Here is some code to produce two more than decent maps using base graphics and marmap:
library(marmap) ; library(mapdata)
# Get bathymetric data
dat <- getNOAA.bathy(-90,-70,-20,-2,res=4, keep=TRUE)
# Create nice color palettes
blues <- c("lightsteelblue4", "lightsteelblue3", "lightsteelblue2", "lightsteelblue1")
greys <- c(grey(0.6), grey(0.93), grey(0.99))
## First option for plotting
plot(dat, land=TRUE, n=100, lwd=0.03)
map("worldHires", res=0, add=TRUE)
# Second option
plot(dat, im=TRUE, land=TRUE, bpal=list(c(min(dat),0,blues),c(0,max(dat),greys)), lwd=.05, las=1 )
map("worldHires", res=0, lwd=0.7, add=TRUE)
# Add -200m and -1000m isobath
plot(dat, deep=-200, shallow=-200, step=0, lwd=0.5, drawlabel=TRUE, add=TRUE)
plot(dat, deep=-1000, shallow=-1000, step=0, lwd=0.3, drawlabel=TRUE, add=TRUE)
Note that the resolution used here is not the highest possible. the res argument of getNOAA.bathy() is set to 4 here. This downloads a 2.7Mb dataset that can be saved locally by setting the keep argument to TRUE. The highest resolution possible would be res=1, but in my opinion, it is overkill for such a wide geographical scale.
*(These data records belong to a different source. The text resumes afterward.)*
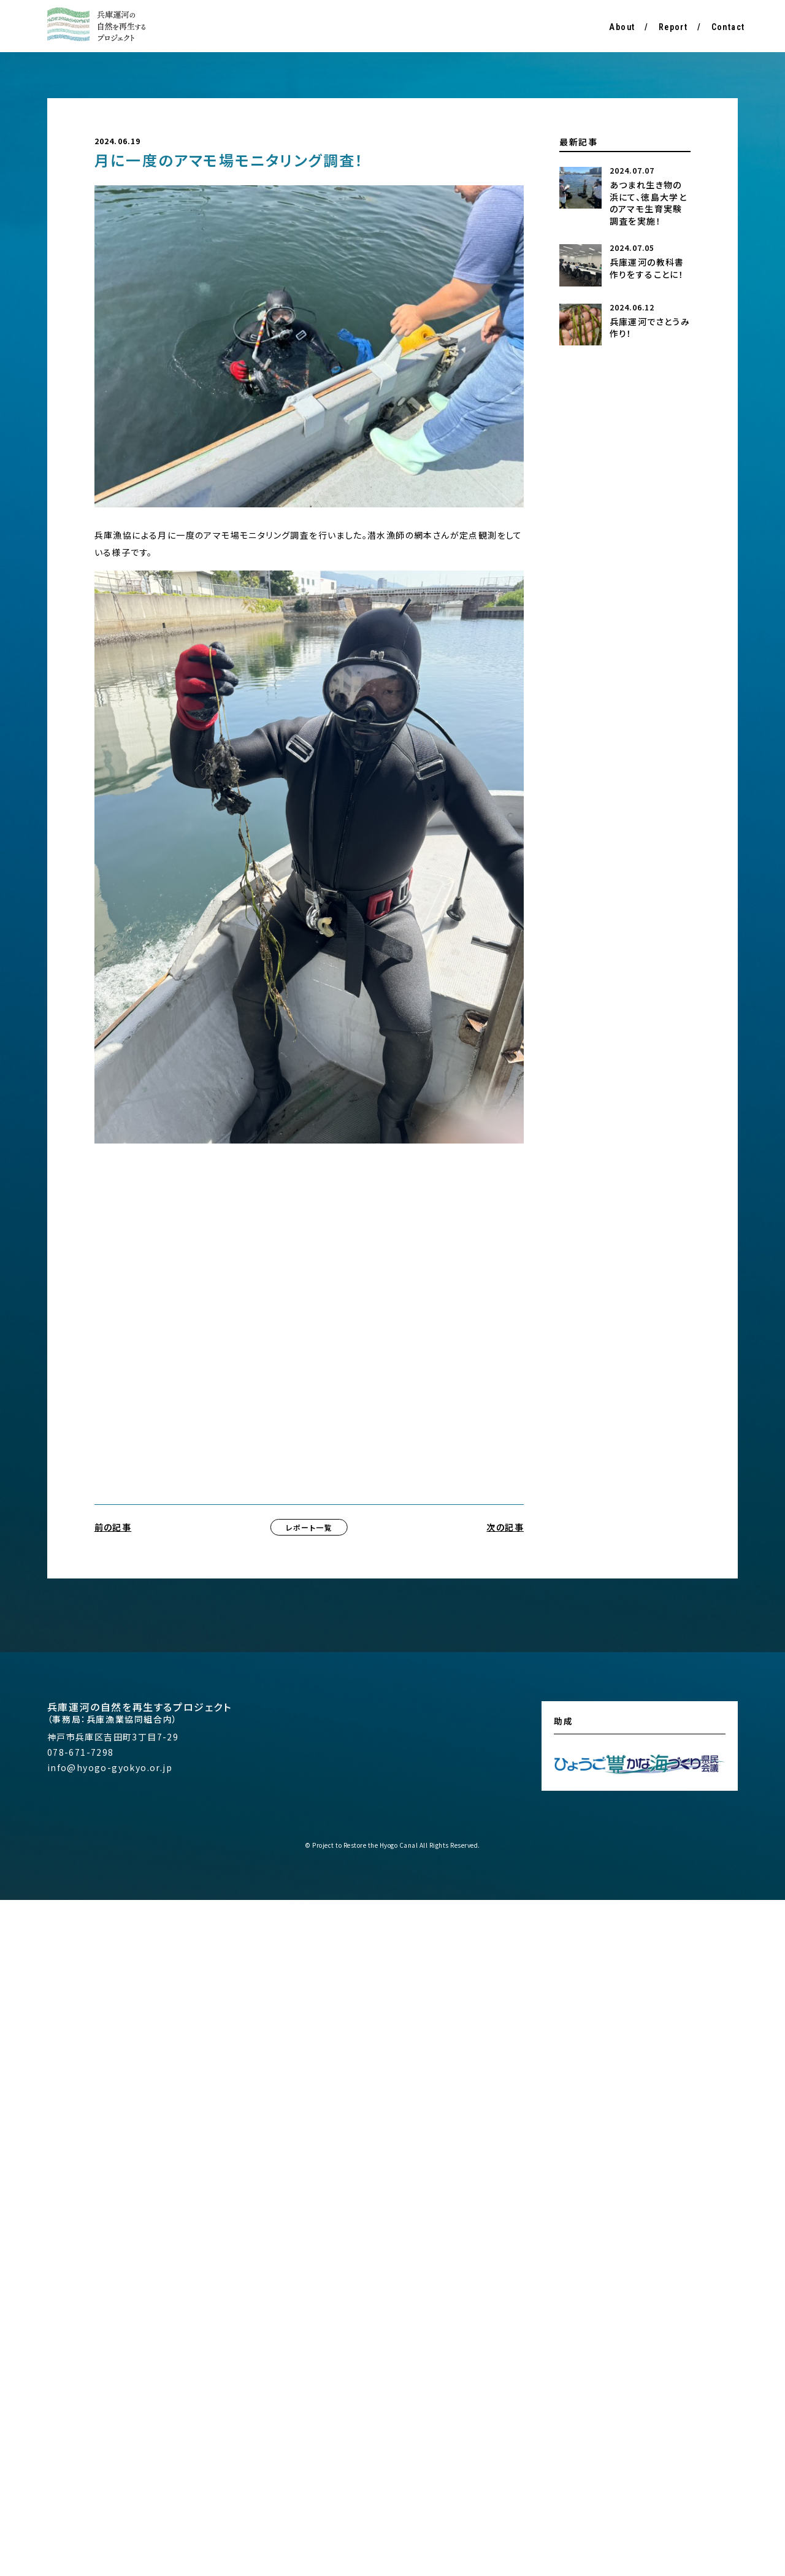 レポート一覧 (309, 1527)
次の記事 (505, 1527)
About (622, 27)
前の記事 (113, 1527)
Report (673, 27)
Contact (728, 27) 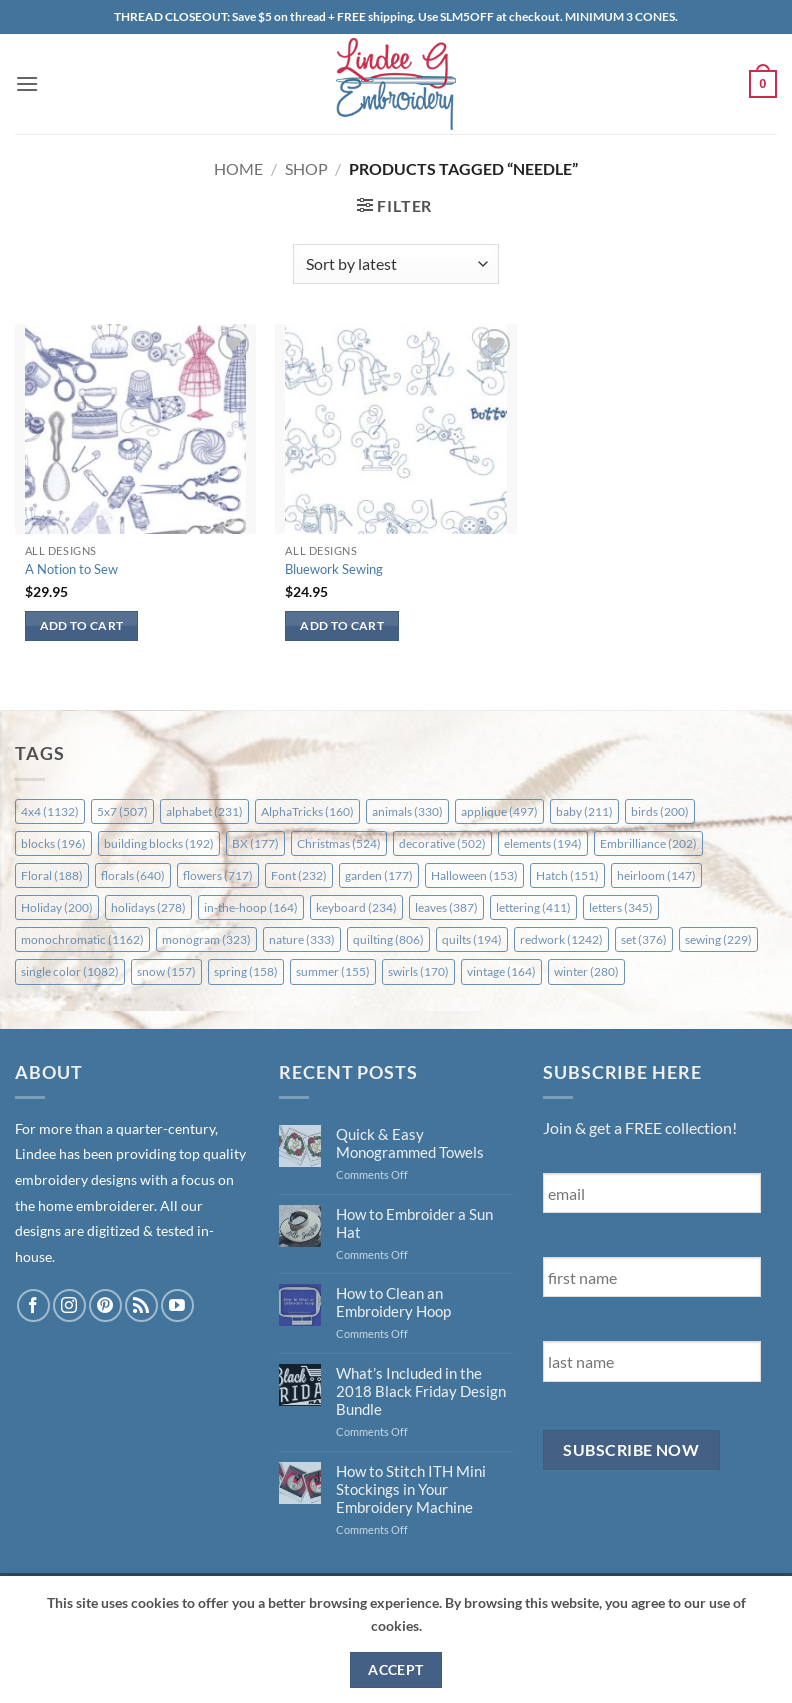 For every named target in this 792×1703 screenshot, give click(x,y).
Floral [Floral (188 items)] (52, 875)
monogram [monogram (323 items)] (206, 939)
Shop (306, 168)
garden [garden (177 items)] (379, 875)
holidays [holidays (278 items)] (148, 907)
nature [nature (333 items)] (302, 939)
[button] (27, 83)
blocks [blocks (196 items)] (53, 843)
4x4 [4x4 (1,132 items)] (50, 811)
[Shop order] (395, 264)
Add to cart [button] (82, 625)
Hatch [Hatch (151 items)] (567, 875)
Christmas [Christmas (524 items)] (339, 843)
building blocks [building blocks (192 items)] (159, 843)
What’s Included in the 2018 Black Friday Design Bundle (421, 1391)
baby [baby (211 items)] (584, 811)
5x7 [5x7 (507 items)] (122, 811)
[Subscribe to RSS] (141, 1305)
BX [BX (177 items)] (255, 843)
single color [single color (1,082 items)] (70, 971)
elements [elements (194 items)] (543, 843)
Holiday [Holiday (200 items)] (57, 907)
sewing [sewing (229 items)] (718, 939)
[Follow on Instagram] (69, 1305)
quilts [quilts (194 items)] (472, 939)
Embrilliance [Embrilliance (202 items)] (648, 843)
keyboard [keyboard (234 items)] (356, 907)
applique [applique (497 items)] (499, 811)
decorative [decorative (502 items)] (442, 843)
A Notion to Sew (71, 569)
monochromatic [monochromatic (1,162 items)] (82, 939)
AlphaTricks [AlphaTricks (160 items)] (307, 811)
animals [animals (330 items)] (407, 811)
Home (238, 168)
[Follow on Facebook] (33, 1305)
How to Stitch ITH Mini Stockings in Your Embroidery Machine (411, 1489)
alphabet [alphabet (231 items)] (204, 811)
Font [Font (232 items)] (299, 875)
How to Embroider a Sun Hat (414, 1223)
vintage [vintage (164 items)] (501, 971)
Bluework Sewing (334, 569)
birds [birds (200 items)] (660, 811)
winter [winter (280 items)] (586, 971)
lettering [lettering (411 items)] (533, 907)
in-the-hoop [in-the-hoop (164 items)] (251, 907)
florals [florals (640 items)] (133, 875)
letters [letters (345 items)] (621, 907)
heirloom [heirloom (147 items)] (656, 875)
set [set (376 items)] (644, 939)
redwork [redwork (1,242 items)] (561, 939)
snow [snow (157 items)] (166, 971)
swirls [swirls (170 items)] (418, 971)
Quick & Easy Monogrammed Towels (410, 1143)
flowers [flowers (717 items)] (218, 875)
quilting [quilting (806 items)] (388, 939)
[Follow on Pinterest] (105, 1305)
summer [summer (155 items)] (333, 971)
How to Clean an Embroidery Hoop (393, 1302)
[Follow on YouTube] (177, 1305)
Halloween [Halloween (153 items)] (474, 875)
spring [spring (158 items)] (246, 971)
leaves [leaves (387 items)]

This code produces the 2 plots below:
Running a bit short on time this morning, but this should help you get started (and, can no doubt be improved by other R geo folks:
library(maps)
library(mapdata)
library(ggplot2)
library(marmap)
library(Grid2Polygons)
coast_map <- fortify(map("worldHires", fill = TRUE, plot = FALSE))
Peru.bath <- getNOAA.bathy (lon1 = -90, lon2 = -70, lat1 = -20,
lat2 = -2, resolution = 10)
peru_bathy_df <- Grid2Polygons(as.SpatialGridDataFrame(Peru.bath),
level=TRUE, pretty=TRUE)
peru_bathy_map <- fortify(peru_bathy_df)
gg <- ggplot()
gg <- gg + geom_map(data=peru_bathy_map, map=peru_bathy_map,
aes(map_id=id), color="black", fill="white")
gg <- gg + geom_map(data=coast_map, map=coast_map,
aes(x=long, y=lat, map_id=region),
fill="white", color="black")
gg <- gg + geom_map(data=data.frame(region="Peru"), map=coast_map,
aes(map_id=region), fill="steelblue")
gg <- gg + xlim(-90,-70) + ylim(-20,-2)
gg <- gg + coord_map()
gg <- gg + theme_bw()
gg
Obviously you want a better picture than that, but the basic idea is to get it converted into an object that ggplot can handle (so, a SpatialPolygonsDataFrame). Lots of good non-ggplot examples in the bathy and Grid2Polygons help.
NOTE: these take some time to convert/render and the bathy examples do show a way to do this without ggplot that will be much faster.